«Все пташки перепели», да пел один…
А спектакль прошел прекрасно («Десять дней, которые потрясли мир»), я так волновался и так старался, что даже кой-где поднаиграл. Рвал гармошку свою во все стороны — аж клочья летели. Американцы ручку подарили. Лез фотографироваться с М. до неприличия, надо позвонить Гаранину — подобострастные негативы уничтожил чтоб. Дурной характер, не выдержанный до конца, нет-нет да и сорвется рука на глупость…

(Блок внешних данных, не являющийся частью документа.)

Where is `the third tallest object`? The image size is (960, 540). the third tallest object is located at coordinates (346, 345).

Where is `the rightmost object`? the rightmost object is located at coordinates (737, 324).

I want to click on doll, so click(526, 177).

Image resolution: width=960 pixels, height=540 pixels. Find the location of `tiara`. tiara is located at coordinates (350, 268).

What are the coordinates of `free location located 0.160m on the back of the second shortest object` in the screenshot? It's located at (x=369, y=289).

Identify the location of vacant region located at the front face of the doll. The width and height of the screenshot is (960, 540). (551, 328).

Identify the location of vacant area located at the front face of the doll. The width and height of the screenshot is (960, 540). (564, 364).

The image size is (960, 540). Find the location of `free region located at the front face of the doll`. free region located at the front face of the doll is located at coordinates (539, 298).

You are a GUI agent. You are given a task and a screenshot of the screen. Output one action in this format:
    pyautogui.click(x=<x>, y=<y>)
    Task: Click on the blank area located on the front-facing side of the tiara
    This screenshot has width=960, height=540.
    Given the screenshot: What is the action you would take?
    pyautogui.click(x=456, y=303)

С тоской собачьей ехал домой, плакал и рыдал в рассвет, говорил жене, что болит нога, курил, хотелось повеситься и завидовал В., который, взяв за плечи М. в цыганском платке, пошел ее провожать».
И еще одна точно установленная дата.
Владимир Тучин: «Восьмого июля в Театре на Таганке вечером шел спектакль «Десять дней, которые потрясли мир». Начался он в 18:30, закончился ровно в 21:00 и, слава Богу, в документе об этом спектакле (см. РГАЛИ, ф. 2485 оп. 2, ед. хр. 908, 42-й лист) сохранилась запись нашей незабвенной Г.Н.Власовой (в то время заведующая труппой Театра на Таганке. — В.П.): «…Спектакль шёл хорошо и празднично — присутствовали Марина Влади, один из руководителей франц. компартии и др.».
Теперь обратимся к книге Марины Влади «Владимир, или Прерванный полет» — ее описание первой встречи:
«На сцене неистово кричит и бьется полураздетый человек. От пояса до плеч он обмотан цепями. Ощущение страшное. Сцена наклонена под углом к полу, и цепи, которые держат четыре человека, не только сковывают пленника, но и не дают ему упасть. Это шестьдесят седьмой год. Я приехала в Москву на фестиваль, и меня пригласили посмотреть репетицию «Пугачева», пообещав, что я увижу одного из самых удивительных исполнителей — некоего Владимира Высоцкого. Как и весь зал, я потрясена силой, отчаянием, необыкновенным голосом актера. Он играет так, что остальные действующие лица постепенно растворяются в тени. Все, кто был в зале, аплодируют стоя».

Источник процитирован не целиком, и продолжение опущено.